EXERCISE :: Of the lines below, report only those that contain "arrow".

* * * * * * *

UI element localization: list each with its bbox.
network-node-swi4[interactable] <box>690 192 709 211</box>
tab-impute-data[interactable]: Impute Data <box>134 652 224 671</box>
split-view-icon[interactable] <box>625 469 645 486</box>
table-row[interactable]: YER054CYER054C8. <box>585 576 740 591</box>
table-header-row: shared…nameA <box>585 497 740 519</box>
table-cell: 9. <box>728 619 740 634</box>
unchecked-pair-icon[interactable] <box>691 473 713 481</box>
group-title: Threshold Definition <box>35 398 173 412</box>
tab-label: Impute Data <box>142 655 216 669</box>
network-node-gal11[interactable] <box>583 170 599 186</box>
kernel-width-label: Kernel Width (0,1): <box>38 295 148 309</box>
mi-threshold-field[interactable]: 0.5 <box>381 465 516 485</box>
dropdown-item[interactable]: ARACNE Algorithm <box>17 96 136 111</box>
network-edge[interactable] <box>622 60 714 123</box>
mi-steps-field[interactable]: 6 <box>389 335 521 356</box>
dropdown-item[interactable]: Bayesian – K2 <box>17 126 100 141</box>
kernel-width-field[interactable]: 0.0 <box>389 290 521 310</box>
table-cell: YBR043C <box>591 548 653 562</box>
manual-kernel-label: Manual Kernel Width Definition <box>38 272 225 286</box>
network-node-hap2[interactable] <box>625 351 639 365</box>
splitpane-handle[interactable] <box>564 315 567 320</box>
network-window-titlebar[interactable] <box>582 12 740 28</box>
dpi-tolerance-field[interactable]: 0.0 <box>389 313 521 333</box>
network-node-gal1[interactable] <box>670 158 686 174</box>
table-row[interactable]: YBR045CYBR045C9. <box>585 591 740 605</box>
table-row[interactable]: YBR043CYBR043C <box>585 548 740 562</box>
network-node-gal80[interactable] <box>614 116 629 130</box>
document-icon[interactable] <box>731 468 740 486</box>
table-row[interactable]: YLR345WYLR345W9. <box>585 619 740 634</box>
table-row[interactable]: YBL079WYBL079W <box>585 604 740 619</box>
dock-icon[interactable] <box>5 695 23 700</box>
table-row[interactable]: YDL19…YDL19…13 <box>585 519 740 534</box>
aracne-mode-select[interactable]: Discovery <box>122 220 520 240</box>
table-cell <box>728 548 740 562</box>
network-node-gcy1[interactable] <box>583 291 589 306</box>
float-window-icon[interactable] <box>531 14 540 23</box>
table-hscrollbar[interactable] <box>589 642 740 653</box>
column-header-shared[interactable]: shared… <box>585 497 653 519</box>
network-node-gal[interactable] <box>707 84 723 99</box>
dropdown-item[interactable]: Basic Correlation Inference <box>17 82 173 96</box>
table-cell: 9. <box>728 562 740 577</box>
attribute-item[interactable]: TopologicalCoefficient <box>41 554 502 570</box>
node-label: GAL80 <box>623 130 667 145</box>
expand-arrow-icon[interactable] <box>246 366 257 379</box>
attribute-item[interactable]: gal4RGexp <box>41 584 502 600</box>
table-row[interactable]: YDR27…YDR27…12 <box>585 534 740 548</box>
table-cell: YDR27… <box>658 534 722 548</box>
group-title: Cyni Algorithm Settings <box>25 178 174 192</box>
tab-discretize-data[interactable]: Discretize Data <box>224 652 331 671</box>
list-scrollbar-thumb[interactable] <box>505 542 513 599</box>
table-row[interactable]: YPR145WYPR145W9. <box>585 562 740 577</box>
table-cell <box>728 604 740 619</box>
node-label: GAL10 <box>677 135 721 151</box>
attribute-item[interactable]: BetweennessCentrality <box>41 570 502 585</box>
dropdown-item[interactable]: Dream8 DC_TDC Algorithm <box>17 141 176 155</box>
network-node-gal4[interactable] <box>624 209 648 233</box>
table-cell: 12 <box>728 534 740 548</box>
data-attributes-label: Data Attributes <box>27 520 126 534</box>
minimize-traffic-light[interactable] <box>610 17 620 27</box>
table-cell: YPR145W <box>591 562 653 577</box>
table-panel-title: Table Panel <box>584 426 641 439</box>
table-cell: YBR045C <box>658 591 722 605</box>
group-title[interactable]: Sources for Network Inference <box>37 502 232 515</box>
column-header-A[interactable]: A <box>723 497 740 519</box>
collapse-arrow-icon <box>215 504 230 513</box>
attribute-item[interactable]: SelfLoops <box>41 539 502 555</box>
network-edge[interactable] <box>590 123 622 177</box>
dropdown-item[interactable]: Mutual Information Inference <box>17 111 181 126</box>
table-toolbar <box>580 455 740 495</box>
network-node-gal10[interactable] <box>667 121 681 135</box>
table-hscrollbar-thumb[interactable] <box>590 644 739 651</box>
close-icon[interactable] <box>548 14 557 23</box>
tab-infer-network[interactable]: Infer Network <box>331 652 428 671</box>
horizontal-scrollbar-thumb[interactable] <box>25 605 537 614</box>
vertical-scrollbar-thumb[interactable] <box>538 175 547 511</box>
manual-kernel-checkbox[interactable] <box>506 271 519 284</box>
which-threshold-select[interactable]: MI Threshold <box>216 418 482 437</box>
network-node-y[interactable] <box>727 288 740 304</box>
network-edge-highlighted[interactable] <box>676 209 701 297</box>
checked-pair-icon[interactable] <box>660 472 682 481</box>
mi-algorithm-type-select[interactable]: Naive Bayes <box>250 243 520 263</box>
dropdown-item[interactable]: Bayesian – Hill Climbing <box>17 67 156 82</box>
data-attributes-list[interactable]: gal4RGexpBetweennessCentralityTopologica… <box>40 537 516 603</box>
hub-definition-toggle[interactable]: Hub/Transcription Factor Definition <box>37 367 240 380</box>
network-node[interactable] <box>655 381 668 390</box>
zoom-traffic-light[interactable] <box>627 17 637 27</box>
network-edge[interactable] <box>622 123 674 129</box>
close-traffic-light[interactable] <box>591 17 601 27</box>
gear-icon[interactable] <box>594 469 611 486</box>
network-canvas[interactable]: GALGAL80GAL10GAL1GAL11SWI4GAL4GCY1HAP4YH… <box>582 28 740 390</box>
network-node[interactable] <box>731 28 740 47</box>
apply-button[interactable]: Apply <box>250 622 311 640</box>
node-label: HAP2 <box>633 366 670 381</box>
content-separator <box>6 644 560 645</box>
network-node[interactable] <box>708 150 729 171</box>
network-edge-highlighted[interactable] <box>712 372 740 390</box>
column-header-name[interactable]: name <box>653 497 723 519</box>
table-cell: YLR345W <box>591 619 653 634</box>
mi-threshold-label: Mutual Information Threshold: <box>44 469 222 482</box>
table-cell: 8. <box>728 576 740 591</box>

* * * * * * *

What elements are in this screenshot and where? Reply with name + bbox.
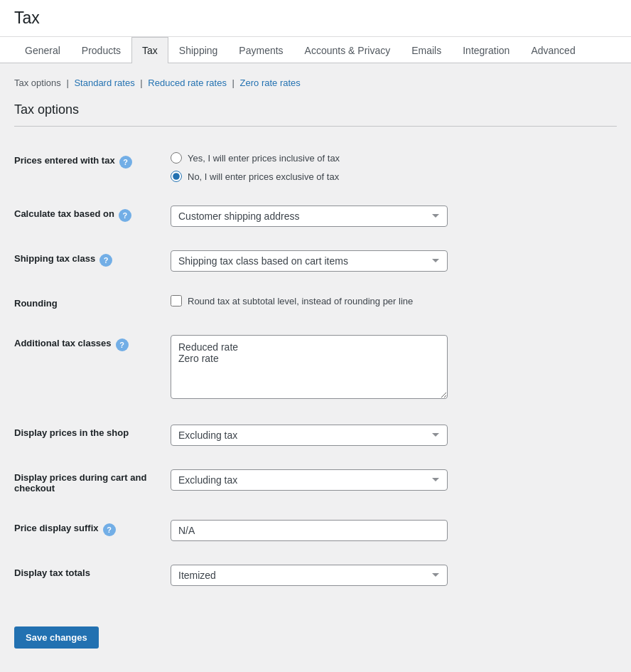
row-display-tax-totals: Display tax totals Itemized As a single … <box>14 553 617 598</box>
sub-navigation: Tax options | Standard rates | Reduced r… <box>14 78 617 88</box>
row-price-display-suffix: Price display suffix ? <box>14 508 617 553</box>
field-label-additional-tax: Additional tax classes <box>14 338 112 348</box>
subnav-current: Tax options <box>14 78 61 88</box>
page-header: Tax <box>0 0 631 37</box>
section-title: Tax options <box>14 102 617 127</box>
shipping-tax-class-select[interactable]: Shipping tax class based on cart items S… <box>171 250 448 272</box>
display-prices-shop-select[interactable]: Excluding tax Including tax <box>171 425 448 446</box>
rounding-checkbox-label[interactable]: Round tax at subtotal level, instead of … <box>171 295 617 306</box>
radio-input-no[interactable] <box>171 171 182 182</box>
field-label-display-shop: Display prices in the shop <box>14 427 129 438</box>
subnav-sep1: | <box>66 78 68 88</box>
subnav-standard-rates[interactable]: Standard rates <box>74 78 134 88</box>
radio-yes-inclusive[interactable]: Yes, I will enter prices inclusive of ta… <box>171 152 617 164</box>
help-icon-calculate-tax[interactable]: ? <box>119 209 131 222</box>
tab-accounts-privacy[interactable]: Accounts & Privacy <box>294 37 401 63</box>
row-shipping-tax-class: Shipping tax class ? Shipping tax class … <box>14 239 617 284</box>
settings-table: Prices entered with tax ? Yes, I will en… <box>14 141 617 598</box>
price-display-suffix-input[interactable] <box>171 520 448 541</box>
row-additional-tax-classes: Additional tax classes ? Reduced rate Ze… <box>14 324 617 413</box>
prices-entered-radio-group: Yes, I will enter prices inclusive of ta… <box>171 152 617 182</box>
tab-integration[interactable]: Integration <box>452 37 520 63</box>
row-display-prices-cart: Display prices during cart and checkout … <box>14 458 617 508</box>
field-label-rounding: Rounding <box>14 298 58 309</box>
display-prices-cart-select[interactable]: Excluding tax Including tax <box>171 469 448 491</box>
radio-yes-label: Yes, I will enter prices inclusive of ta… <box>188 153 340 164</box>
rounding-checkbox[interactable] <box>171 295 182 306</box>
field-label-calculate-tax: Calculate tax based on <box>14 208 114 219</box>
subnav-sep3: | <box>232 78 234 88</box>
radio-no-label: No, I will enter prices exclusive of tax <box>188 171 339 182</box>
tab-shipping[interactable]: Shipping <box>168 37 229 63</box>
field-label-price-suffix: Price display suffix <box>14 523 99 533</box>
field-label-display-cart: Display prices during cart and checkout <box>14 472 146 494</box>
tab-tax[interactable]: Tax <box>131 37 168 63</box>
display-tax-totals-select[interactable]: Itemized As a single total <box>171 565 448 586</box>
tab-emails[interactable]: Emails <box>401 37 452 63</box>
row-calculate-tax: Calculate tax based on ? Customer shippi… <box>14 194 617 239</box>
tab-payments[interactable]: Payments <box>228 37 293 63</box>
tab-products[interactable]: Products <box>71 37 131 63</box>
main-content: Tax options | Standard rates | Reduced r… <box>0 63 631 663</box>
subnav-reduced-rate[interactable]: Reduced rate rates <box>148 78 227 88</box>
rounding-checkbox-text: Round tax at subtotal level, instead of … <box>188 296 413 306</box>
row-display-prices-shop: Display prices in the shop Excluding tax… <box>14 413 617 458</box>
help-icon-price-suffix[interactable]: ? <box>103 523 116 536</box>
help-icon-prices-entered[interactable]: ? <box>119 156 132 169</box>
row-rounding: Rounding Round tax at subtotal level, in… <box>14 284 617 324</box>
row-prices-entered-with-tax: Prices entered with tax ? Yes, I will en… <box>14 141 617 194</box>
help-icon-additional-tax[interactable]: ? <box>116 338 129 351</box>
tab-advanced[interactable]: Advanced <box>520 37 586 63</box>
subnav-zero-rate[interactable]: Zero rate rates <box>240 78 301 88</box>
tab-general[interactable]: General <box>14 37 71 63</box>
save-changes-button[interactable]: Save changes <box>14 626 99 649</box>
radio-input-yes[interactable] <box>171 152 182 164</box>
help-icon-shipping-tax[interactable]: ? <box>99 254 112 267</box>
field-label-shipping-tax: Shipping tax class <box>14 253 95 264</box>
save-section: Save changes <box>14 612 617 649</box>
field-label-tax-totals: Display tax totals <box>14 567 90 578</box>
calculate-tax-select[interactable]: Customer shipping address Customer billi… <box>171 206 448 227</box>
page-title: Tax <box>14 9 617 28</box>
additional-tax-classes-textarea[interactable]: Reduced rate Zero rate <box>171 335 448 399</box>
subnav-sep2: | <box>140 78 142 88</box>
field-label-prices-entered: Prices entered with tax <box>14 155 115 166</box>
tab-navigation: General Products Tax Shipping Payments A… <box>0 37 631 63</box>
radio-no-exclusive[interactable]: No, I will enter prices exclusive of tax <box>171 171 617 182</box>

* * * * * * *

SOLUTION ::
expand-arrow-icon[interactable] <box>246 366 257 379</box>
collapse-arrow-icon <box>215 504 230 513</box>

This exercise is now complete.